We note that the Third Circuit's en banc opinion in United States v. Graves, 554 F.2d 65 (1977) which was announced subsequent to the writing of this opinion is in substantial agreement with our holding
Because we hold that the possible constitutional defects in Allen's earlier convictions are not relevant to his guilt under Section 922(a)(6), we do not reach the question whether the prior convictions are actually valid. We note, however, that Allen has not even alleged that he was indigent and had a right to appointed counsel when he was convicted in 1964. Thus, there may be a substantial question as to whether both of his prior convictions are constitutionally invalid. See Kitchens v. Smith, 401 U.S. 847, 848, 91 S.Ct. 1089, 28 L.Ed.2d 519 (1971); Loper v. Beto, 405 U.S. 473, 497-593, 92 S.Ct. 1014, 31 L.Ed.2d 374 (1972). Justice Rehnquist dissenting joined by Chief Justice Burger and Justice Powell and Justice Blackmun.

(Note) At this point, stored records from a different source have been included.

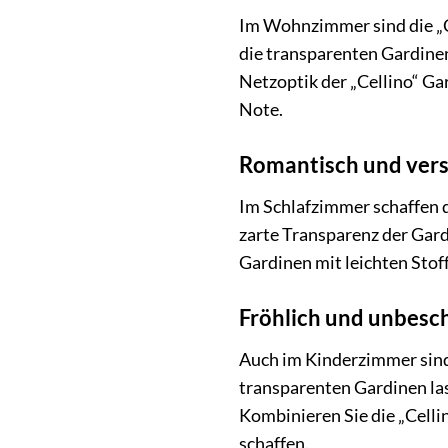
Im Wohnzimmer sind die „Ce
die transparenten Gardine
Netzoptik der „Cellino“ Ga
Note.
Romantisch und versp
Im Schlafzimmer schaffen 
zarte Transparenz der Gard
Gardinen mit leichten Stof
Fröhlich und unbesc
Auch im Kinderzimmer sind 
transparenten Gardinen las
Kombinieren Sie die „Cell
schaffen.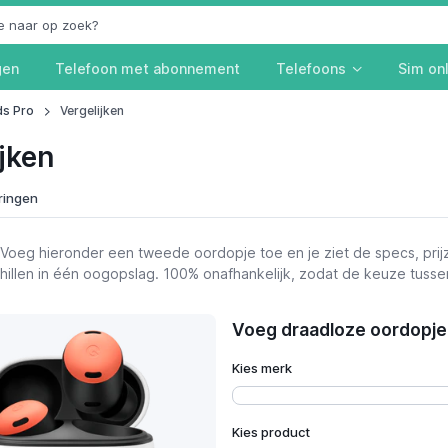
gen
Telefoon met abonnement
Telefoons
Sim on
ds Pro
Vergelijken
jken
ringen
Voeg hieronder een tweede oordopje toe en je ziet de specs, pri
schillen in één oogopslag. 100% onafhankelijk, zodat de keuze tusse
rijzen
Voeg draadloze oordopje 
Kies merk
Kies product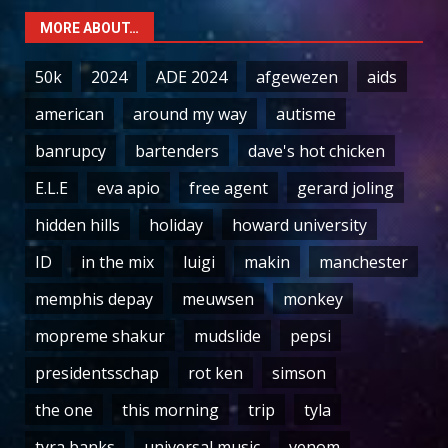
MORE ABOUT…
50k
2024
ADE 2024
afgewezen
aids
american
around my way
autisme
banrupcy
bartenders
dave's hot chicken
E.L.E
eva apio
free agent
gerard joling
hidden hills
holiday
howard university
ID
in the mix
luigi
makin
manchester
memphis depay
meuwsen
monkey
mopreme shakur
mudslide
pepsi
presidentsschap
rot ken
simson
the one
this morning
trip
tyla
tyra banks
universal music
venom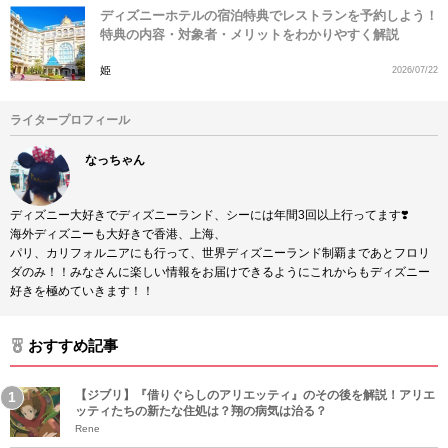
ディズニーホテルの宿泊特典でレストランを予約しよう！
特典の内容・対象者・メリットをわかりやすく解説
姫
2026/07/22
ライタープロフィール
なっちゃん
ディズニー大好きでディズニーランド、シーには年間3回以上行ってます❣️
海外ディズニーも大好きで香港、上海、
パリ、カリフォルニアにも行って、世界ディズニーランド制覇まであとフロリ
ダのみ！！みなさんに楽しい情報をお届けできるようにこれからもディズニー
好きを極めていきます！！
おすすめ記事
【ジブリ】『借りぐらしのアリエッティ』のその後を解説！アリエ
ッティたちの新たな住処は？翔の病気は治る？
Rene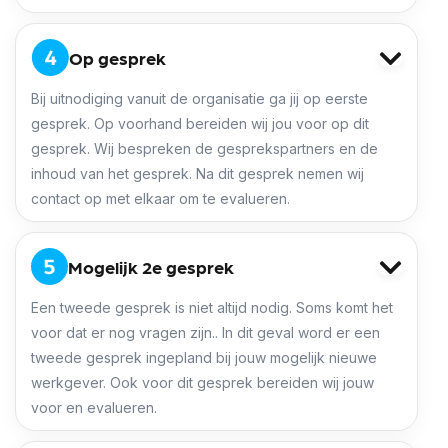
Op gesprek
Bij uitnodiging vanuit de organisatie ga jij op eerste
gesprek. Op voorhand bereiden wij jou voor op dit
gesprek. Wij bespreken de gesprekspartners en de
inhoud van het gesprek. Na dit gesprek nemen wij
contact op met elkaar om te evalueren.
Mogelijk 2e gesprek
Een tweede gesprek is niet altijd nodig. Soms komt het
voor dat er nog vragen zijn.. In dit geval word er een
tweede gesprek ingepland bij jouw mogelijk nieuwe
werkgever. Ook voor dit gesprek bereiden wij jouw
voor en evalueren.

We note that Allen may have violated 922(a)(6) if the indictment for his prior conviction was still effective despite the possible invalidity of his convictions and if he denied being under indictment when he pawned and retrieved his gun. We do not address this point because the briefs do not raise the issue and the record does not contain the necessary information.